- **What the task requires**
Reproduce from the records below, with no pictures, exactly the lines between the one containing "Mailing Lists" and the one containing "Drive Autonomy", inclusive.

- **Entries supplied**
'''
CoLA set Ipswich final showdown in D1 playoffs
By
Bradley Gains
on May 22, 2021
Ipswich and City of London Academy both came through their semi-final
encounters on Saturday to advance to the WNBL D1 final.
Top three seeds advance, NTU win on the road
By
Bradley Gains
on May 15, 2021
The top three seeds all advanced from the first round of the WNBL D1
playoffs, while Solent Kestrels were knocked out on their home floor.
'''
'''
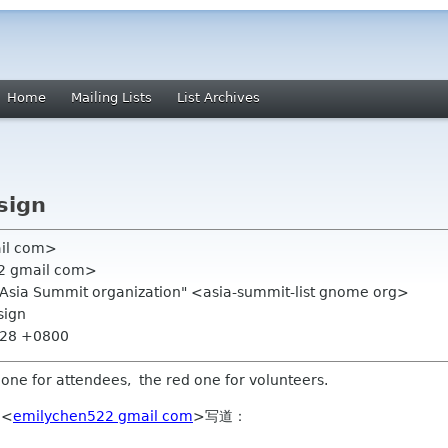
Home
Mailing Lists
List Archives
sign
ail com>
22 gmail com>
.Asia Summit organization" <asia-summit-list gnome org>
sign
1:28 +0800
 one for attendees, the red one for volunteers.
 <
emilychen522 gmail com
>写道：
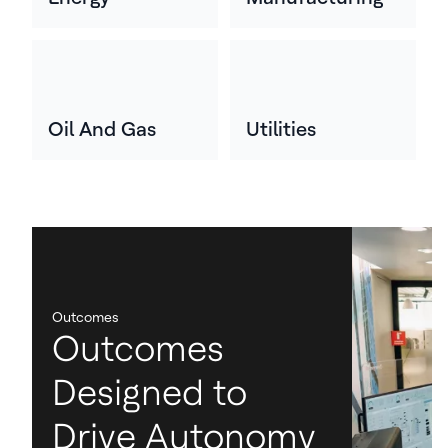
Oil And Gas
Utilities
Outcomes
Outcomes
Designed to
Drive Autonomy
'''
'''
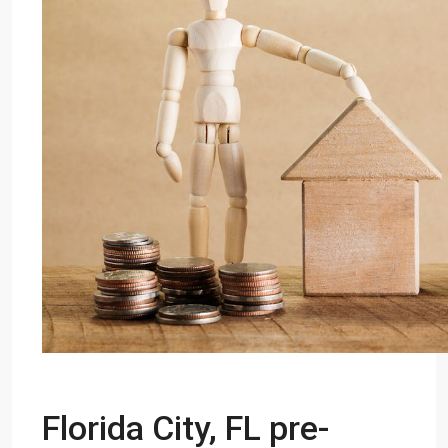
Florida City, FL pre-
'''
- **Answer to the exercise**
Mailing Lists
List Archives
sign
ail com>
22 gmail com>
.Asia Summit organization" <asia-summit-list gnome org>
sign
1:28 +0800
 one for attendees, the red one for volunteers.
 <
emilychen522 gmail com
>写道：
Oil And Gas
Utilities
Outcomes
Outcomes
Designed to
Drive Autonomy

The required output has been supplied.